BACKGROUND/INTRODUCTION: Skin lesion classification poses a critical diagnostic challenge in dermatology, where early and accurate identification has a direct impact on patient outcomes. While deep learning approaches have shown promise using dermatoscopic images alone, the integration of clinical metadata remains underexplored despite its potential to enhance diagnostic accuracy.
We developed a novel multimodal data fusion framework that systematically integrates dermatoscopic images with clinical metadata for the classification of skin lesions. Using the HAM10000 dataset, we evaluated multiple fusion strategies, including simple concatenation, weighted concatenation, self-attention mechanisms, and cross-attention fusion. Clinical features were processed through a customized Multi-Layer Perceptron (MLP), while images were analyzed using a modified Residual Networks (ResNet) architecture.

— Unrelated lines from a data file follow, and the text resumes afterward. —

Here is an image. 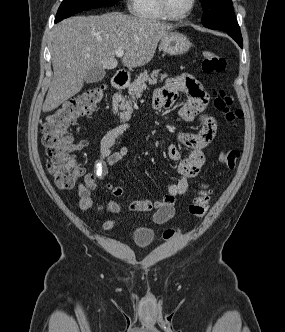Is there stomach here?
Wrapping results in <instances>:
<instances>
[{"instance_id": "stomach-1", "label": "stomach", "mask_w": 285, "mask_h": 332, "mask_svg": "<svg viewBox=\"0 0 285 332\" xmlns=\"http://www.w3.org/2000/svg\"><path fill=\"white\" fill-rule=\"evenodd\" d=\"M160 47L169 55H182L189 50L191 43L185 35L171 31L161 39Z\"/></svg>"}]
</instances>
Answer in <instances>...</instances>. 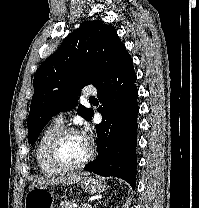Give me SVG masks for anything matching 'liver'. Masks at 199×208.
<instances>
[{
    "label": "liver",
    "instance_id": "6515ba94",
    "mask_svg": "<svg viewBox=\"0 0 199 208\" xmlns=\"http://www.w3.org/2000/svg\"><path fill=\"white\" fill-rule=\"evenodd\" d=\"M80 176L77 174L73 175H67V176H62V177H57V178H46V177H41L35 179L31 186L30 189L37 187V186H47V185H71L74 183L79 182Z\"/></svg>",
    "mask_w": 199,
    "mask_h": 208
}]
</instances>
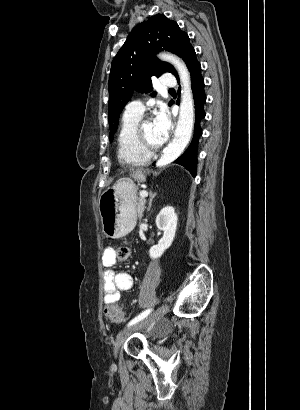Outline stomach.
<instances>
[{"mask_svg": "<svg viewBox=\"0 0 300 410\" xmlns=\"http://www.w3.org/2000/svg\"><path fill=\"white\" fill-rule=\"evenodd\" d=\"M136 181L145 180L140 172H134ZM136 187L131 179H120L105 190L98 203L102 231L107 238H120L132 231L136 224Z\"/></svg>", "mask_w": 300, "mask_h": 410, "instance_id": "obj_1", "label": "stomach"}]
</instances>
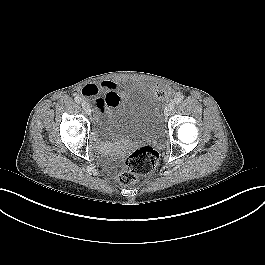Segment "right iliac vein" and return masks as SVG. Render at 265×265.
Returning <instances> with one entry per match:
<instances>
[{
  "label": "right iliac vein",
  "instance_id": "obj_1",
  "mask_svg": "<svg viewBox=\"0 0 265 265\" xmlns=\"http://www.w3.org/2000/svg\"><path fill=\"white\" fill-rule=\"evenodd\" d=\"M82 107L85 110L86 114H88V115L91 114L92 110H91V106L88 102H83Z\"/></svg>",
  "mask_w": 265,
  "mask_h": 265
}]
</instances>
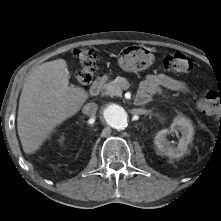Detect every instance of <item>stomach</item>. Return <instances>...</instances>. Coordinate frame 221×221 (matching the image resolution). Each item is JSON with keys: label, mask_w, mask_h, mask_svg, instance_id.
<instances>
[{"label": "stomach", "mask_w": 221, "mask_h": 221, "mask_svg": "<svg viewBox=\"0 0 221 221\" xmlns=\"http://www.w3.org/2000/svg\"><path fill=\"white\" fill-rule=\"evenodd\" d=\"M153 60L152 50L144 46H127L118 56V64L126 72L143 71L151 66Z\"/></svg>", "instance_id": "obj_1"}]
</instances>
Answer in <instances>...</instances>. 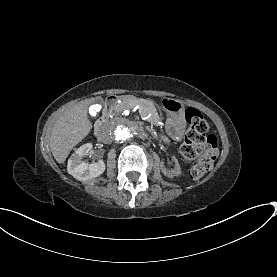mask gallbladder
I'll list each match as a JSON object with an SVG mask.
<instances>
[{"label":"gallbladder","mask_w":277,"mask_h":277,"mask_svg":"<svg viewBox=\"0 0 277 277\" xmlns=\"http://www.w3.org/2000/svg\"><path fill=\"white\" fill-rule=\"evenodd\" d=\"M95 102L102 104L103 103V99L98 97V98L95 99Z\"/></svg>","instance_id":"obj_1"}]
</instances>
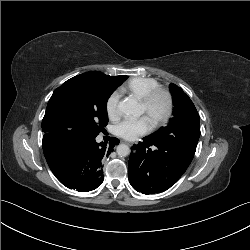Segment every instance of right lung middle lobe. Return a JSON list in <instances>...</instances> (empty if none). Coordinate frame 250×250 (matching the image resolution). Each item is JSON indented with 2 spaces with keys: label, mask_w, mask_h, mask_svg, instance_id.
<instances>
[{
  "label": "right lung middle lobe",
  "mask_w": 250,
  "mask_h": 250,
  "mask_svg": "<svg viewBox=\"0 0 250 250\" xmlns=\"http://www.w3.org/2000/svg\"><path fill=\"white\" fill-rule=\"evenodd\" d=\"M126 78L91 71L67 80L48 102L42 121L44 136L96 137L108 123L109 96Z\"/></svg>",
  "instance_id": "dd1d6c3e"
}]
</instances>
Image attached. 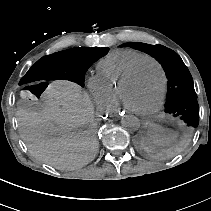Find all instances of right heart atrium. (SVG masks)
Here are the masks:
<instances>
[{
    "mask_svg": "<svg viewBox=\"0 0 211 211\" xmlns=\"http://www.w3.org/2000/svg\"><path fill=\"white\" fill-rule=\"evenodd\" d=\"M88 88L98 108L107 109L109 107L108 97L95 76L89 79Z\"/></svg>",
    "mask_w": 211,
    "mask_h": 211,
    "instance_id": "d8ad5b80",
    "label": "right heart atrium"
}]
</instances>
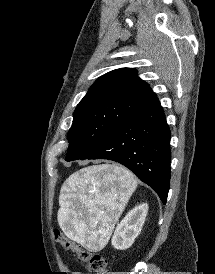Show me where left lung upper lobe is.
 Returning <instances> with one entry per match:
<instances>
[{
	"label": "left lung upper lobe",
	"instance_id": "obj_1",
	"mask_svg": "<svg viewBox=\"0 0 215 274\" xmlns=\"http://www.w3.org/2000/svg\"><path fill=\"white\" fill-rule=\"evenodd\" d=\"M156 100L135 69L120 68L104 74L74 111L66 160L81 159L121 122Z\"/></svg>",
	"mask_w": 215,
	"mask_h": 274
}]
</instances>
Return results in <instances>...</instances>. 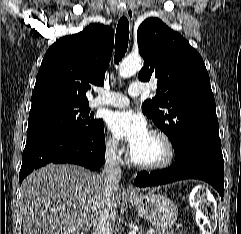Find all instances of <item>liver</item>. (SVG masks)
Masks as SVG:
<instances>
[{
  "label": "liver",
  "mask_w": 241,
  "mask_h": 234,
  "mask_svg": "<svg viewBox=\"0 0 241 234\" xmlns=\"http://www.w3.org/2000/svg\"><path fill=\"white\" fill-rule=\"evenodd\" d=\"M113 208L121 201L117 186ZM105 201L100 175L77 165H47L21 185L23 234H85Z\"/></svg>",
  "instance_id": "obj_1"
}]
</instances>
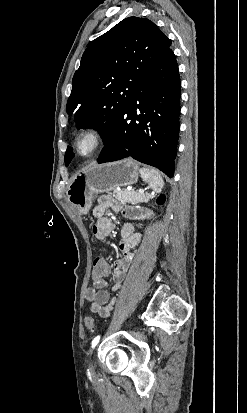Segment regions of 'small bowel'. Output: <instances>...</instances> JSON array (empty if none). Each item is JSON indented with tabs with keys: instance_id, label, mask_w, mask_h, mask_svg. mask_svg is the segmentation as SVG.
<instances>
[{
	"instance_id": "obj_1",
	"label": "small bowel",
	"mask_w": 247,
	"mask_h": 413,
	"mask_svg": "<svg viewBox=\"0 0 247 413\" xmlns=\"http://www.w3.org/2000/svg\"><path fill=\"white\" fill-rule=\"evenodd\" d=\"M108 210L116 215L120 212L121 207L111 196L101 195L92 210L93 217L97 219L93 231L99 238L106 237L113 227L111 220L105 216ZM125 213L128 217L133 219H140L143 217V211L141 209L128 208ZM121 235L122 240L119 248L122 255L111 265L108 263V268L110 269V273H112L114 280L112 287L113 291L120 289L125 279V275L134 260L132 249L142 241V235L134 232V224L131 222L123 227ZM92 280L93 286L86 289L85 299L90 303V311L92 313L98 314L102 318H107L113 310L114 299L111 298L109 292L105 290L107 286L106 277H92Z\"/></svg>"
}]
</instances>
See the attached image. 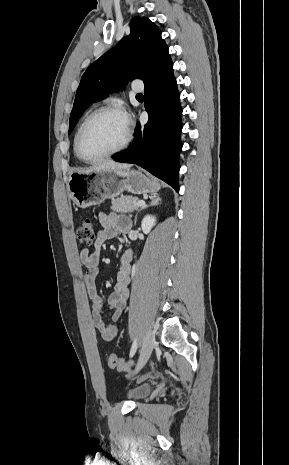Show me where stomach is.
I'll list each match as a JSON object with an SVG mask.
<instances>
[{"label":"stomach","mask_w":289,"mask_h":465,"mask_svg":"<svg viewBox=\"0 0 289 465\" xmlns=\"http://www.w3.org/2000/svg\"><path fill=\"white\" fill-rule=\"evenodd\" d=\"M67 187L73 203L84 209L99 205L106 199H113L123 191L133 194L155 193L161 185L141 171L123 169L75 172L69 176Z\"/></svg>","instance_id":"obj_1"}]
</instances>
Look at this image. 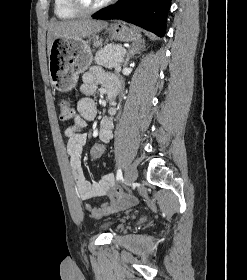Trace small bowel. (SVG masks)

Model interpretability was enhanced using Gradient-weighted Class Activation Mapping (Grad-CAM) visualization to identify the contribution of clinical attributes to classification decisions.
Cross-attention fusion achieved the highest classification accuracy, demonstrating superior performance compared to unimodal approaches and simpler fusion techniques. The multimodal framework significantly outperformed image-only baselines, with cross-attention effectively capturing inter-modal dependencies and contextual relationships between visual and clinical data modalities.
DISCUSSION/CONCLUSIONS: Our findings demonstrate that integrating clinical metadata with dermatoscopic images substantially improves the accuracy of skin lesion classification. However, challenges, including class imbalance and the computational complexity of advanced fusion methods, require further investigation.
背景/引言:皮肤病变分类是皮肤科诊断中的一项关键挑战,早期准确识别对患者预后有直接影响。虽然深度学习方法仅使用皮肤镜图像已显示出前景,但临床元数据的整合尽管有提高诊断准确性的潜力,却仍未得到充分探索。
我们开发了一种新颖的多模态数据融合框架,该框架系统地将皮肤镜图像与临床元数据整合用于皮肤病变分类。使用HAM10000数据集,我们评估了多种融合策略,包括简单拼接、加权拼接、自注意力机制和交叉注意力融合。临床特征通过定制的多层感知器(MLP)进行处理,而图像则使用改进的残差网络(ResNet)架构进行分析。使用梯度加权类激活映射(Grad-CAM)可视化来增强模型可解释性,以确定临床属性对分类决策的贡献。
交叉注意力融合实现了最高的分类准确率,与单模态方法和更简单的融合技术相比表现出卓越性能。多模态框架显著优于仅基于图像的基线,交叉注意力有效地捕捉了视觉和临床数据模态之间的模态间依赖性和上下文关系。
讨论/结论:我们的研究结果表明,将临床元数据与皮肤镜图像相结合可大幅提高皮肤病变分类的准确性。然而,包括类别不平衡和先进融合方法的计算复杂性等挑战仍需进一步研究。